<<<<

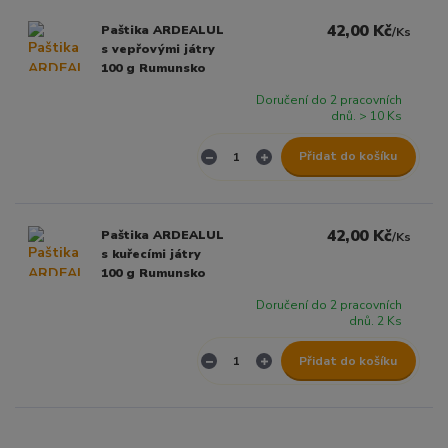
42,00 Kč
Paštika ARDEALUL
/
Ks
s vepřovými játry
100 g Rumunsko
Doručení do 2 pracovních
dnů. > 10 Ks
Přidat do košíku
42,00 Kč
Paštika ARDEALUL
/
Ks
s kuřecími játry
100 g Rumunsko
Doručení do 2 pracovních
dnů. 2 Ks
Přidat do košíku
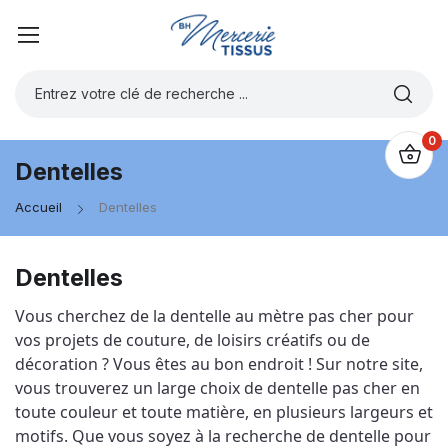
0
Dentelles
Accueil
Dentelles
Dentelles
Vous cherchez de la dentelle au mètre pas cher pour 
vos projets de couture, de loisirs créatifs ou de 
décoration ? Vous êtes au bon endroit ! Sur notre site, 
vous trouverez un large choix de dentelle pas cher en 
toute couleur et toute matière, en plusieurs largeurs et 
motifs. Que vous soyez à la recherche de dentelle pour 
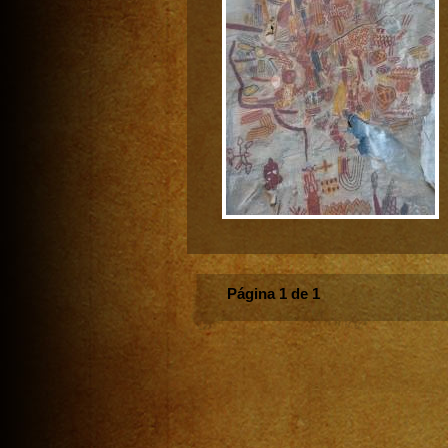
Página 1 de 1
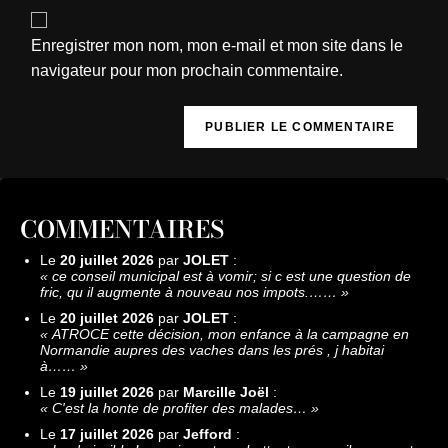
Enregistrer mon nom, mon e-mail et mon site dans le
navigateur pour mon prochain commentaire.
COMMENTAIRES
Le
20 juillet 2026
par
JOLET
:
«
ce conseil municipal est à vomir; si c est une question de
fric, qu il augmente à nouveau nos impots.……
»
Le
20 juillet 2026
par
JOLET
:
«
ATROCE cette décision, mon enfance à la campagne en
Normandie aupres des vaches dans les prés , j habitai
à……
»
Le
19 juillet 2026
par
Marcille Joël
:
«
C'est la honte de profiter des malades…
»
Le
17 juillet 2026
par
Jefford
:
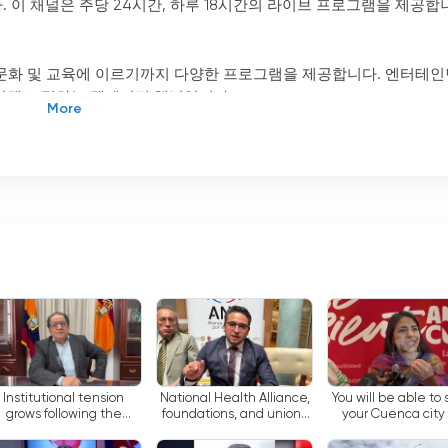
 이 채널은 주당 24시간, 하루 18시간의 라이브 프로그램을 제공합
 스포츠, 문화 및 교육에 이르기까지 다양한 프로그램을 제공합니다. 엔터테
위해 노력하는 텔레비전 채널입니다.
료로 TV를 시청할 수 있는 기능을 제공합니다. 즉, 사용자는 인터넷에 연결
이를 통해 사용자는 텔레비전이 없어도 어디서나 프로그램을 시청할 
로그램을 시청할 수 있는 기능도 제공합니다. 즉, 사용자는 채널 웹 사이트
다. 이를 통해 사용자는 다음 방송을 기다릴 필요 없이 지난 며칠 
텐츠를 제공하기 위해 노력하는 에콰도르 지역 채널입니다. 이 채널은 무료 
기능을 제공합니다. 이를 통해 사용자는 TV 세트 없이도 인터넷에 연
Unsión Televisión은 모든 취향에 맞는 다양한 프로그램을 제공
Institutional tension
National Health Alliance,
You will be able to
grows following the
foundations, and unions
your Cuenca city
release of suspects in
call for a national
card
high-profile cases
agreement in the face of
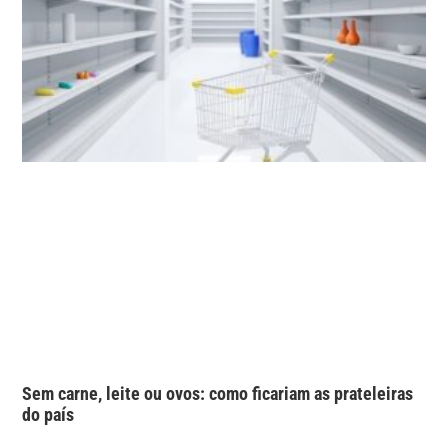
Sem carne, leite ou ovos: como ficariam as prateleiras
do país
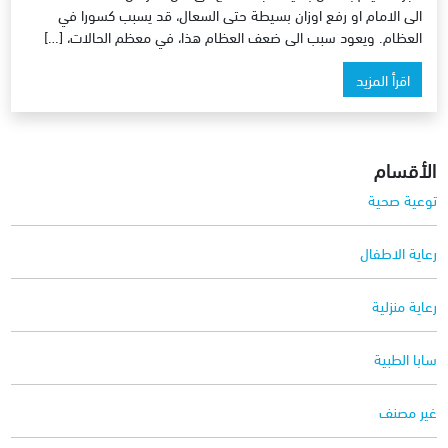
الى الامام او رفع اوزان بسيطة حتى السعال، قد يسبب كسورا في
العظام. ويعود سبب الى ضعف العظام هذا، في معظم الحالات، […]
اقرأ المزيد
الأقسام
توعية صحية
رعاية الاطفال
رعاية منزلية
سابا الطبية
غير مصنف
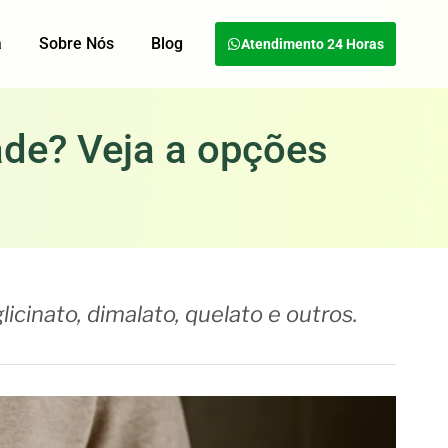
a
Sobre Nós
Blog
Atendimento 24 Horas
ade? Veja a opções
icinato, dimalato, quelato e outros.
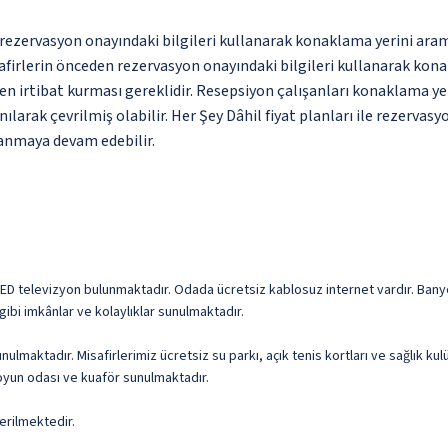
ce rezervasyon onayındaki bilgileri kullanarak konaklama yerini ara
irlerin önceden rezervasyon onayındaki bilgileri kullanarak konakl
n irtibat kurması gereklidir. Resepsiyon çalışanları konaklama yer
ılarak çevrilmiş olabilir. Her Şey Dâhil fiyat planları ile rezervasy
anmaya devam edebilir.
e LED televizyon bulunmaktadır. Odada ücretsiz kablosuz internet vardır. Bany
gibi imkânlar ve kolaylıklar sunulmaktadır.
lmaktadır. Misafirlerimiz ücretsiz su parkı, açık tenis kortları ve sağlık ku
/oyun odası ve kuaför sunulmaktadır.
erilmektedir.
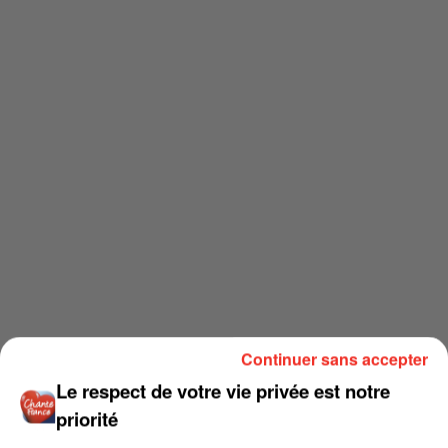
Continuer sans accepter
Le respect de votre vie privée est notre
priorité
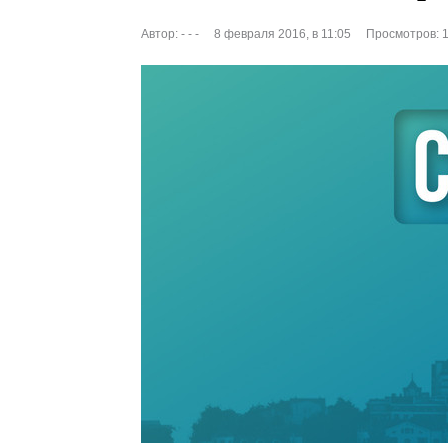
Автор:
- - -
8 февраля 2016, в 11:05
Просмотров: 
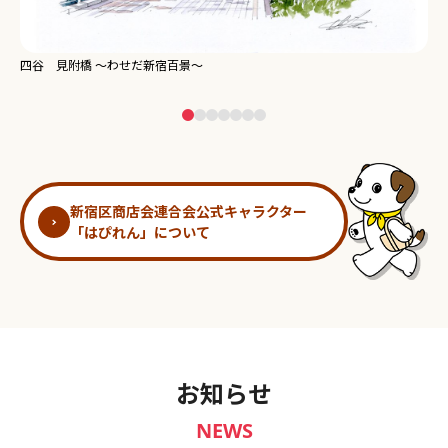
新宿御苑 ～わせだ新宿百景～
淀
新宿区商店会連合会公式キャラクター
「はぴれん」について
お知らせ
NEWS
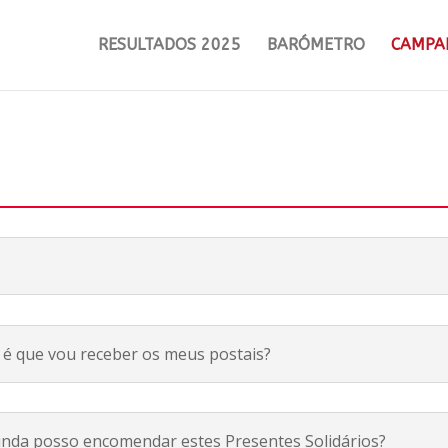
RESULTADOS 2025
BARÓMETRO
CAMPA
é que vou receber os meus postais?
inda posso encomendar estes Presentes Solidários?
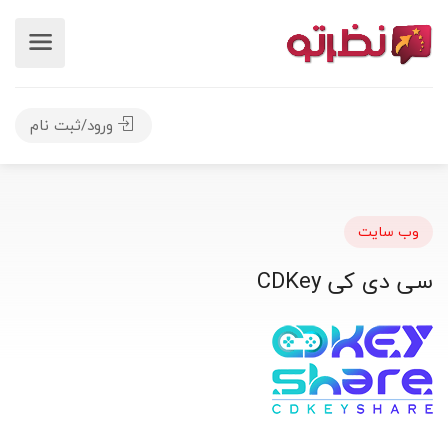
ورود/ثبت نام
وب سایت
سی دی کی CDKey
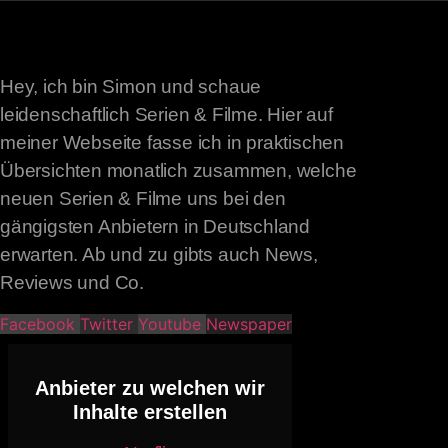
Hey, ich bin Simon und schaue
leidenschaftlich Serien & Filme. Hier auf
meiner Webseite fasse ich in praktischen
Übersichten monatlich zusammen, welche
neuen Serien & Filme uns bei den
gängigsten Anbietern in Deutschland
erwarten. Ab und zu gibts auch News,
Reviews und Co.
Facebook
Twitter
Youtube
Newspaper
Anbieter zu welchen wir
Inhalte erstellen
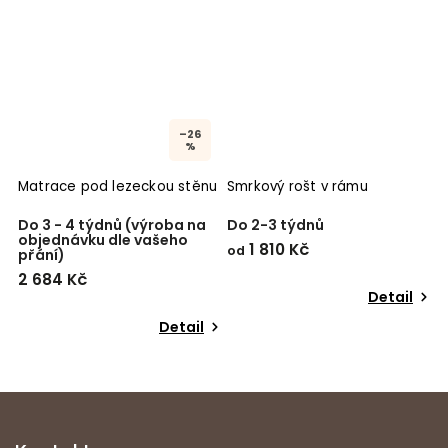
–26
%
Matrace pod lezeckou stěnu
Smrkový rošt v rámu
P
T
Do 3 - 4 týdnů (výroba na
Do 2-3 týdnů
S
objednávku dle vašeho
1 810 Kč
1
od
přání)
2 684 Kč
Detail
Detail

>>>>

_Required work_.
Pictures stay out; the records above are otherwise reproduced exactly.

_Exercise result_.
42,00 Kč
Paštika ARDEALUL
/
Ks
s vepřovými játry
100 g Rumunsko
Doručení do 2 pracovních
dnů. > 10 Ks
Přidat do košíku
42,00 Kč
Paštika ARDEALUL
/
Ks
s kuřecími játry
100 g Rumunsko
Doručení do 2 pracovních
dnů. 2 Ks
Přidat do košíku
0
Dentelles
Accueil
Dentelles
Dentelles
Vous cherchez de la dentelle au mètre pas cher pour 
vos projets de couture, de loisirs créatifs ou de 
décoration ? Vous êtes au bon endroit ! Sur notre site, 
vous trouverez un large choix de dentelle pas cher en 
toute couleur et toute matière, en plusieurs largeurs et 
motifs. Que vous soyez à la recherche de dentelle pour 
Página 1 de 1
Enregistrer mon nom, mon e-mail et mon site dans le
navigateur pour mon prochain commentaire.
COMMENTAIRES
Le
20 juillet 2026
par
JOLET
:
«
ce conseil municipal est à vomir; si c est une question de
fric, qu il augmente à nouveau nos impots.……
»
Le
20 juillet 2026
par
JOLET
:
«
ATROCE cette décision, mon enfance à la campagne en
Normandie aupres des vaches dans les prés , j habitai
à……
»
Le
19 juillet 2026
par
Marcille Joël
:
«
C'est la honte de profiter des malades…
»
Le
17 juillet 2026
par
Jefford
:
 이 채널은 주당 24시간, 하루 18시간의 라이브 프로그램을 제공합
 스포츠, 문화 및 교육에 이르기까지 다양한 프로그램을 제공합니다. 엔터테
위해 노력하는 텔레비전 채널입니다.
료로 TV를 시청할 수 있는 기능을 제공합니다. 즉, 사용자는 인터넷에 연결
이를 통해 사용자는 텔레비전이 없어도 어디서나 프로그램을 시청할 
로그램을 시청할 수 있는 기능도 제공합니다. 즉, 사용자는 채널 웹 사이트
다. 이를 통해 사용자는 다음 방송을 기다릴 필요 없이 지난 며칠 
텐츠를 제공하기 위해 노력하는 에콰도르 지역 채널입니다. 이 채널은 무료 
기능을 제공합니다. 이를 통해 사용자는 TV 세트 없이도 인터넷에 연
Unsión Televisión은 모든 취향에 맞는 다양한 프로그램을 제공
Institutional tension
National Health Alliance,
You will be able to
grows following the
foundations, and unions
your Cuenca city
release of suspects in
call for a national
card
high-profile cases
agreement in the face of
Sem carne, leite ou ovos: como ficariam as prateleiras
do país
الى الامام او رفع اوزان بسيطة حتى السعال، قد يسبب كسورا في
العظام. ويعود سبب الى ضعف العظام هذا، في معظم الحالات، […]
اقرأ المزيد
الأقسام
توعية صحية
رعاية الاطفال
رعاية منزلية
سابا الطبية
غير مصنف
a
Sobre Nós
Blog
Atendimento 24 Horas
ade? Veja a opções
icinato, dimalato, quelato e outros.
ce rezervasyon onayındaki bilgileri kullanarak konaklama yerini ara
irlerin önceden rezervasyon onayındaki bilgileri kullanarak konakl
n irtibat kurması gereklidir. Resepsiyon çalışanları konaklama yer
ılarak çevrilmiş olabilir. Her Şey Dâhil fiyat planları ile rezervasy
anmaya devam edebilir.
e LED televizyon bulunmaktadır. Odada ücretsiz kablosuz internet vardır. Bany
gibi imkânlar ve kolaylıklar sunulmaktadır.
lmaktadır. Misafirlerimiz ücretsiz su parkı, açık tenis kortları ve sağlık ku
/oyun odası ve kuaför sunulmaktadır.
erilmektedir.
Continuer sans accepter
Le respect de votre vie privée est notre
priorité
Автор:
- - -
8 февраля 2016, в 11:05
Просмотров: 
新宿御苑 ～わせだ新宿百景～
淀
新宿区商店会連合会公式キャラクター
「はぴれん」について
お知らせ
NEWS
RESULTADOS 2025
BARÓMETRO
CAMPA
é que vou receber os meus postais?
inda posso encomendar estes Presentes Solidários?
ورود/ثبت نام
وب سایت
سی دی کی CDKey
Hey, ich bin Simon und schaue
leidenschaftlich Serien & Filme. Hier auf
meiner Webseite fasse ich in praktischen
Übersichten monatlich zusammen, welche
neuen Serien & Filme uns bei den
gängigsten Anbietern in Deutschland
erwarten. Ab und zu gibts auch News,
Reviews und Co.
Facebook
Twitter
Youtube
Newspaper
Anbieter zu welchen wir
Inhalte erstellen
–26
%
Matrace pod lezeckou stěnu
Smrkový rošt v rámu
P
T
Do 3 - 4 týdnů (výroba na
Do 2-3 týdnů
S
objednávku dle vašeho
1 810 Kč
1
od
přání)
2 684 Kč
Detail
Detail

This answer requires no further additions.